WHAT THIS TASK INVOLVES
Copy each line below that contains "Mandalorian".

Dataset entries:

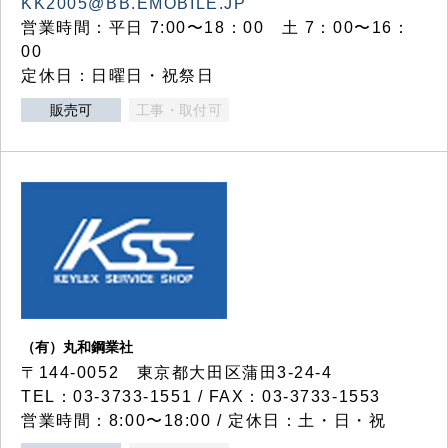
KK2005@BB.EMOBILE.JP
営業時間：平日 7:00〜18：00 土 7：00〜16：
00
定休日：日曜日・祝祭日
販売可
工事・取付可
（有）丸和鋼業社
〒144-0052 東京都大田区蒲田3-24-4
TEL：03-3733-1551 / FAX：03-3733-1553
営業時間：8:00〜18:00 / 定休日：土・日・祝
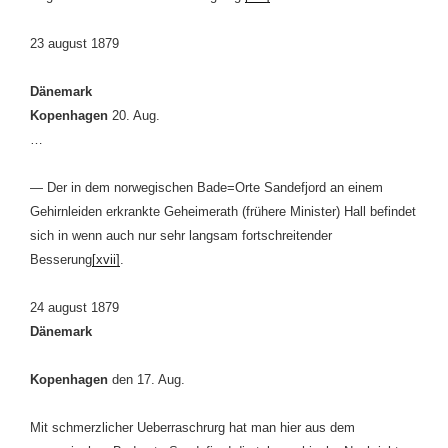
23 august 1879
Dänemark
Kopenhagen
20. Aug.
…
— Der in dem norwegischen Bade=Orte Sandefjord an einem
Gehirnleiden erkrankte Geheimerath (frühere Minister) Hall befindet
sich in wenn auch nur sehr langsam fortschreitender
Besserung
[xvii]
.
24 august 1879
Dänemark
Kopenhagen
den 17. Aug.
Mit schmerzlicher Ueberraschrurg hat man hier aus dem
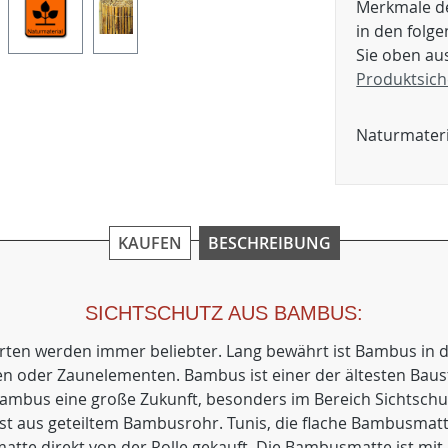
Merkmale d
in den folg
Sie oben au
Produktsich
Naturmateri
KAUFEN
BESCHREIBUNG
SICHTSCHUTZ AUS BAMBUS:
en werden immer beliebter. Lang bewährt ist Bambus in der
oder Zaunelementen. Bambus ist einer der ältesten Bausto
mbus eine große Zukunft, besonders im Bereich Sichtschutz
t aus geteiltem Bambusrohr. Tunis, die flache Bambusmatte
tte direkt von der Rolle gekauft. Die Bambusmatte ist mi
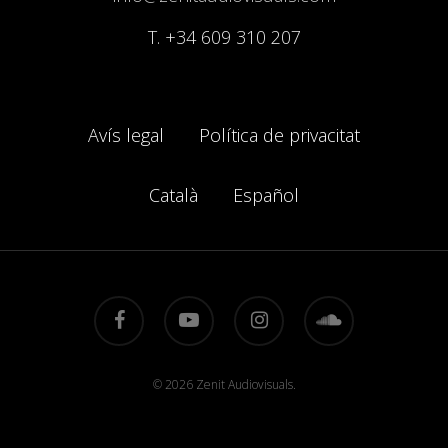
T.
+34 609 310 207
Avís legal
Política de privacitat
Català
Español
facebook
youtube
instagram
soundcloud
© 2026 Zenit Audiovisuals.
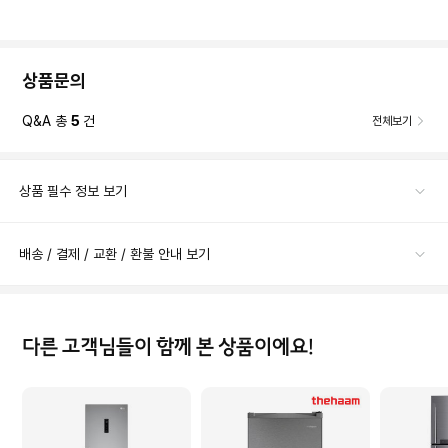
상품문의
Q&A 총
5
건
전체보기
상품 필수 정보 보기
배송 / 결제 / 교환 / 환불 안내 보기
다른 고객님들이 함께 본 상품이에요!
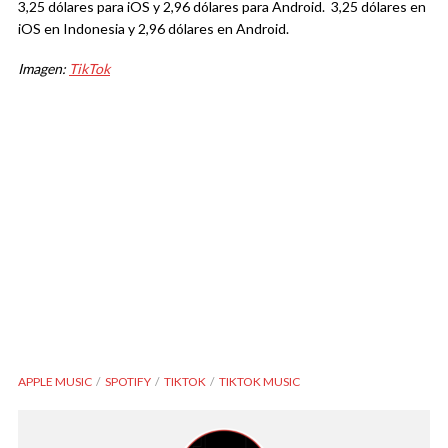
3,25 dólares para iOS y 2,96 dólares para Android. 3,25 dólares en
iOS en Indonesia y 2,96 dólares en Android.
Imagen:
TikTok
APPLE MUSIC
SPOTIFY
TIKTOK
TIKTOK MUSIC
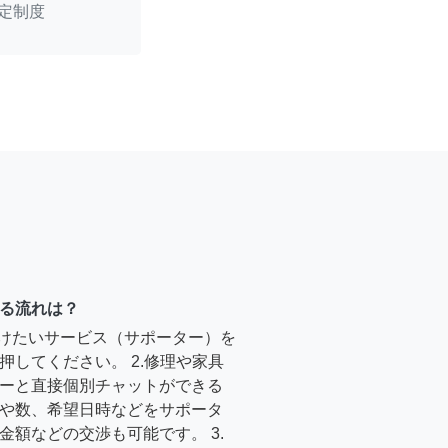
定制度
る流れは？
受けたいサービス（サポーター）を
押してください。 2.修理や家具
ーと直接個別チャットができる
や数、希望日時などをサポータ
金額などの交渉も可能です。 3.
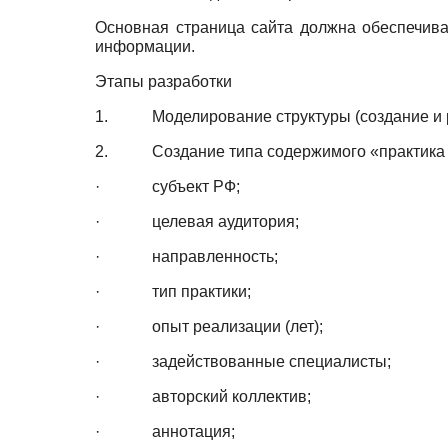
Основная страница сайта должна обеспечива
информации.
Этапы разработки
1. Моделирование структуры (создание и 
2. Создание типа содержимого «практика ре
· субъект РФ;
· целевая аудитория;
· направленность;
· тип практики;
· опыт реализации (лет);
· задействованные специалисты;
· авторский коллектив;
· аннотация;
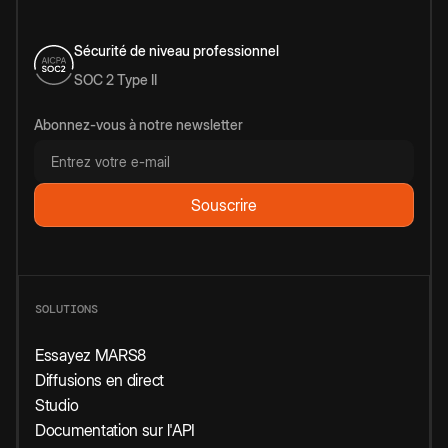
Sécurité de niveau professionnel
SOC 2 Type II
Abonnez-vous à notre newsletter
SOLUTIONS
Essayez MARS8
Diffusions en direct
Studio
Documentation sur l'API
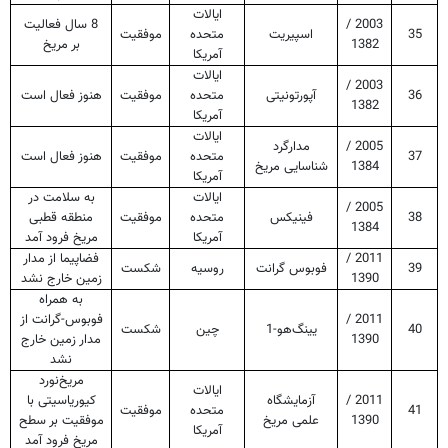
ایالات
2003 /
8 سال فعالیت
35
اسپیریت
متحده
موفقیت
1382
بر مریخ
آمریکا
ایالات
2003 /
36
آپورتونیتی
متحده
موفقیت
هنوز فعال است
1382
آمریکا
ایالات
2005 /
مدارگرد
37
متحده
موفقیت
هنوز فعال است
1384
شناسایی مریخ
آمریکا
ایالات
به سلامت در
2005 /
38
فینیکس
متحده
موفقیت
منطقه قطبی
1384
آمریکا
مریخ فرود آمد
2011 /
فضاپیما از مدار
39
فوبوس گرانت
روسیه
شکست
1390
زمین خارج نشد
به همراه
2011 /
فوبوس-گرانت از
40
یینگ‌هو-1
چین
شکست
1390
مدار زمین خارج
نشد
مریخ‌نورد
ایالات
2011 /
آزمایشگاه
کیوریاسیتی با
41
متحده
موفقیت
1390
علمی مریخ
موفقیت بر سطح
آمریکا
مریخ فرود آمد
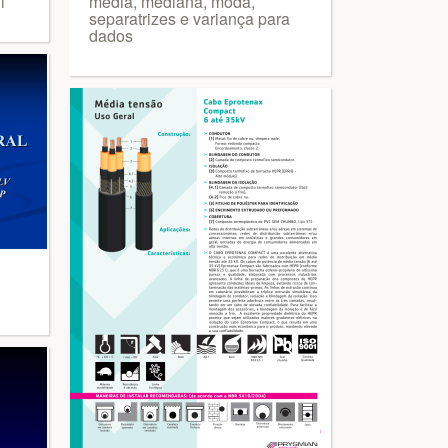
i
média, mediana, moda,
separatrizes e variança para
dados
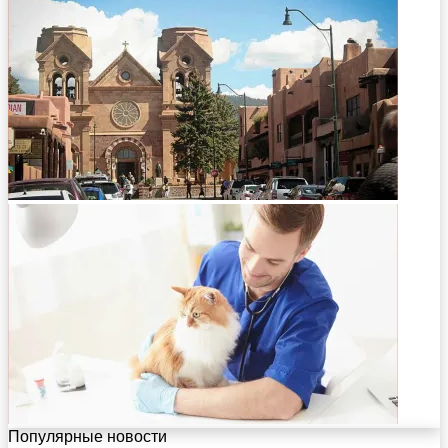
Популярные новости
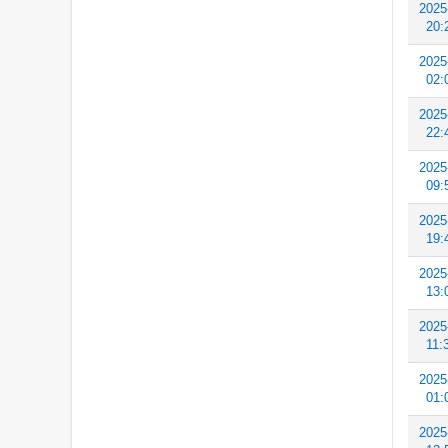
2025
20:
2025
02:
2025
22:
2025
09:
2025
19:
2025
13:
2025
11:
2025
01:
2025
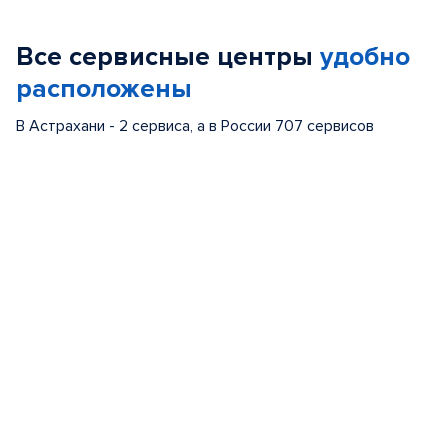
1
of
Все сервисные центры
удобно
5
расположены
В Астрахани - 2 сервиса, а в России 707 сервисов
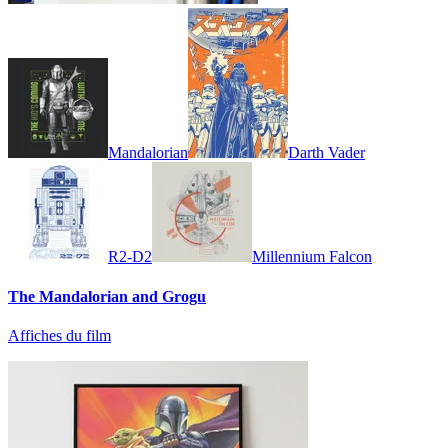
Mandalorian
Darth Vader
R2-D2
Millennium Falcon
The Mandalorian and Grogu
Affiches du film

RESPONSE TO THIS EXERCISE
Mandalorian
The Mandalorian and Grogu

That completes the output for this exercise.